Many investors buy real estate for the steady stream of income that it provides. Whether it's a residential or a commercial property, renters or occupants pay the owner each month until the rental agreement or lease expires. This revenue stream can offer a stable income for retirees and others who are looking for an alternative source of income besides income from holding investment securities such as bonds or stocks. Income from real estate can also act as a hedge or protection against stock market downturns and rising prices of consumer goods.
Ways Investment Real Estate Can Be Managed
Leveraging investment real estate can follow numerous paths. An investor might join a real estate investment group that pools its funds to acquire properties. The owner or owners of investment property may hire property managers to oversee the day-to-day upkeep and rent collection for a piece of real estate or an entire portfolio.

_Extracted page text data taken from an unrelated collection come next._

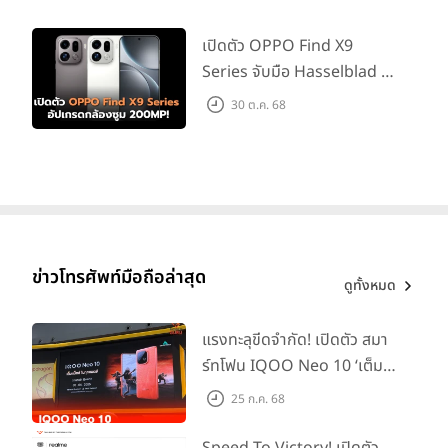
เปิดตัว OPPO Find X9
Series จับมือ Hasselblad อัป
เกรดกล้องซูม 200MP!
30 ต.ค. 68
ข่าวโทรศัพท์มือถือล่าสุด
ดูทั้งหมด
แรงทะลุขีดจำกัด! เปิดตัว สมา
ร์ทโฟน IQOO Neo 10 ‘เต็ม
แม็กซ์ในทุกแมตช์’ ในราคาเริ่ม
25 ก.ค. 68
ต้นเพียง 15,900 บาท
Speed To Victory! เปิดตัว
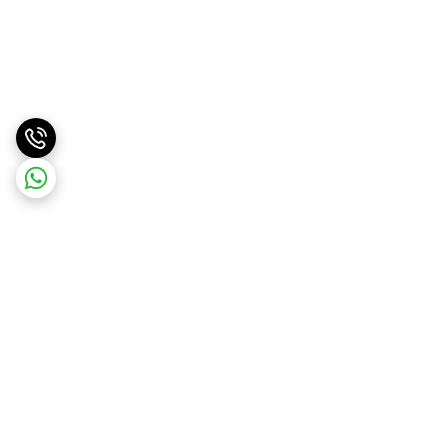
برگشت به بالا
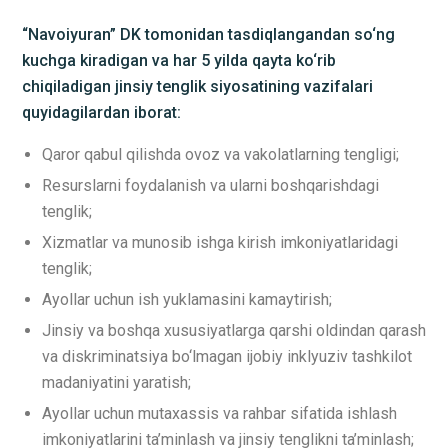
“Navoiyuran” DK tomonidan tasdiqlangandan so‘ng
kuchga kiradigan va har 5 yilda qayta ko‘rib
chiqiladigan jinsiy tenglik siyosatining vazifalari
quyidagilardan iborat:
Qaror qabul qilishda ovoz va vakolatlarning tengligi;
Resurslarni foydalanish va ularni boshqarishdagi
tenglik;
Xizmatlar va munosib ishga kirish imkoniyatlaridagi
tenglik;
Ayollar uchun ish yuklamasini kamaytirish;
Jinsiy va boshqa xususiyatlarga qarshi oldindan qarash
va diskriminatsiya bo‘lmagan ijobiy inklyuziv tashkilot
madaniyatini yaratish;
Ayollar uchun mutaxassis va rahbar sifatida ishlash
imkoniyatlarini ta’minlash va jinsiy tenglikni ta’minlash;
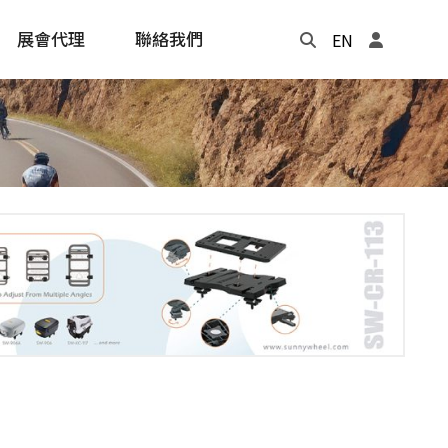
展會代理
聯絡我們
EN
Update
年度記事本
cling
e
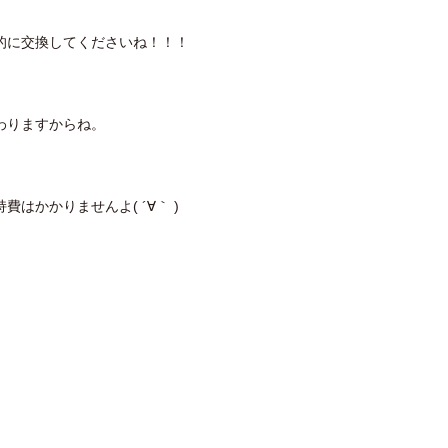
的に交換してくださいね！！！
わりますからね。
はかかりませんよ( ´∀｀ )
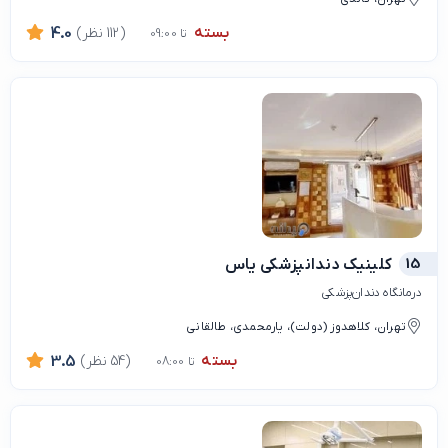
بسته
(112 نظر)
4.0
تا 09:00
15
کلینیک دندانپزشکی یاس
درمانگاه دندان‌پزشکی
تهران، کلاهدوز (دولت)، یارمحمدی، طالقانی
بسته
(54 نظر)
3.5
تا 08:00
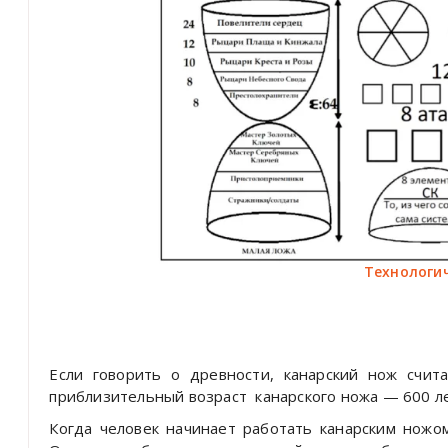
Технологи
Если говорить о древности, канарский нож счит
приблизительный возраст
канарского ножа — 600 ле
Когда человек начинает работать канарским ножо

A real estate investor could also look to serve on the lending or funding side of projects with an expectation of a return on their investment. For example, investors could be the lenders behind hard money loans for real estate. The borrower in such an instance will likely pay higher interest rates to receive the funds and will need to repay the loan in short order. The lender might agree to the loan in the hopes of taking ownership of the property should the borrower default especially if the property has the potential for greater resale value.
Investment real estate can take the form of a piece of property that is in disrepair, or otherwise underdeveloped that is refurbished with the intent to rent the space for a long-term return. The owner of the property might seek financing to cover the cost to improve the real estate and make it more attractive to tenants.

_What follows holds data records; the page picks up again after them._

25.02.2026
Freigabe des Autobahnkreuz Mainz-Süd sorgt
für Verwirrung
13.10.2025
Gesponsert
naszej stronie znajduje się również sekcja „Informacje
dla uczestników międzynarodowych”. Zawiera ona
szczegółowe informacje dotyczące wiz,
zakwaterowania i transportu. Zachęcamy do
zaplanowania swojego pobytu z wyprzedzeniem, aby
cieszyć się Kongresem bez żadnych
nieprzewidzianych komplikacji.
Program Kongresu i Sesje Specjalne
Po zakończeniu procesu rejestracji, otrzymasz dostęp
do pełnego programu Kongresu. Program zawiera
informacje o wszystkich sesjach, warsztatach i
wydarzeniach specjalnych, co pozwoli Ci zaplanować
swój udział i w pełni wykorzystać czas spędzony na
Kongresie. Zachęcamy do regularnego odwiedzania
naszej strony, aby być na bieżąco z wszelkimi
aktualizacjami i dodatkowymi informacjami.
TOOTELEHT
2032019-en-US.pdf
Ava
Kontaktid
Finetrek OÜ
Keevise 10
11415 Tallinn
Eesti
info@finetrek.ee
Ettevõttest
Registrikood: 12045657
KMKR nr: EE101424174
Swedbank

A real estate investor could acquire a property based on an expectation that demand for space will increase because of external factors. New attractions such as a sports arena or infrastructure development, such as a highway extension, could make neighboring properties highly desirable. For example, a real estate investor might buy a commercial property next door to the site for a new theater that is under construction. The assumption is that there would be increased foot traffic passing by the purchased property, which would make the location a prime choice for retailers. The increased demand could provide the owner with the opportunity to alleviate rent prices as well.
Risks to Investment Real Estate
Real estate can involve a significant amount of upfront capital and debt in the form of borrowing from a bank. Also, it doesn't provide an immediate financial gain, meaning it can take many years to make a profit or get back the initial investment.
Economic downturns can cause difficulty in finding tenants, particularly with commercial properties. If businesses are going out of business or losing money, they may be unable to pay their rent. In a recession, it can be quite difficult to find tenants for commercial properties. As a result, the owner would have to pay for the upkeep of the property and any mortgage payments to the bank for buying the property.
There are also risks to investing in residential properties. Difficult situations can arise with managing the tenants. Cost overruns for refurbishing or repairs can occur, which the investor may need to commit additional funds. Tenants can always have an emergency in the middle of the night, which can lead to more time spent managing the property.
The good news is that real estate investors can hire a property manager to manage and oversee the repairs and collection of rent payments. However, the cost of a property manager will eat into the monthly income received, which would translate into a longer time before the property turns a profit, and the investor gets the initial investment back.